Background: Malabsorptive bariatric surgery requires life-long micronutrient supplementation. Based on the recommendations, we assessed the number of adjustments of micronutrient supplementation and the prevalence of vitamin and mineral deficiencies at a minimum follow-up of 5 years after biliopancreatic diversion with duodenal switch (BPD-DS).
Methods: Between October 2010 and December 2013, a total of 51 patients at a minimum follow-up of 5 years after BPD-DS were invited for a clinical check-up with a nutritional blood screening test for vitamins and minerals.
Results: Forty-three of fifty-one patients (84.3 %) completed the blood sampling with a median follow-up of 71.2 (range 60-102) months after BPD-DS. At that time, all patients were supplemented with at least one multivitamin. However, 35 patients (81.4 %) showed either a vitamin or a mineral deficiency or a combination of it. Nineteen patients (44.1 %) were anemic, and 17 patients (39.5 %) had an iron deficiency. High deficiency rates for fat-soluble vitamins were also present in 23.2 % for vitamin A, in 76.7 % for vitamin D, in 7.0 % for vitamin E, and in 11.6 % for vitamin K.

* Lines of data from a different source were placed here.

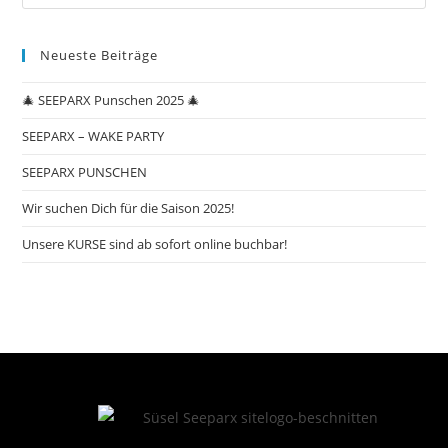
Neueste Beiträge
🎄 SEEPARX Punschen 2025 🎄
SEEPARX – WAKE PARTY
SEEPARX PUNSCHEN
Wir suchen Dich für die Saison 2025!
Unsere KURSE sind ab sofort online buchbar!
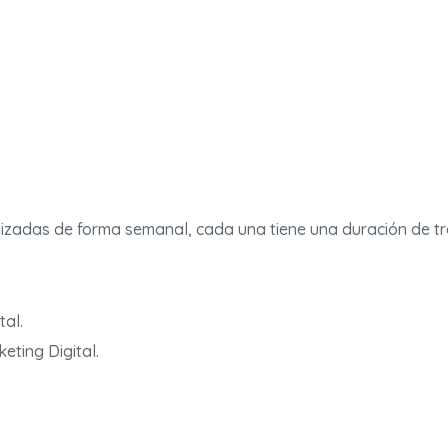
izadas de forma semanal, cada una tiene una duración de tr
tal.
eting Digital.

Conclusions: The results of our study show that the prevalence of vitamin and mineral deficiencies after BPD-DS is 81.4 % at a minimum follow-up of 5 years. The initial prescription of micronutrient supplementation and further adjustments during the first follow-up were insufficient to avoid long-term micronutrient deficiencies. Life-long monitoring of micronutrients at a specialized bariatric center and possibly a better micronutrient supplementation, is crucial to avoid a deficient micronutrient status at every stage after malabsorptive bariatric surgery.
Keywords: Biliopancreatic diversion with duodenal switch; Long-term follow-up; Micronutrient supplementation; Mineral deficiency; Vitamin deficiency.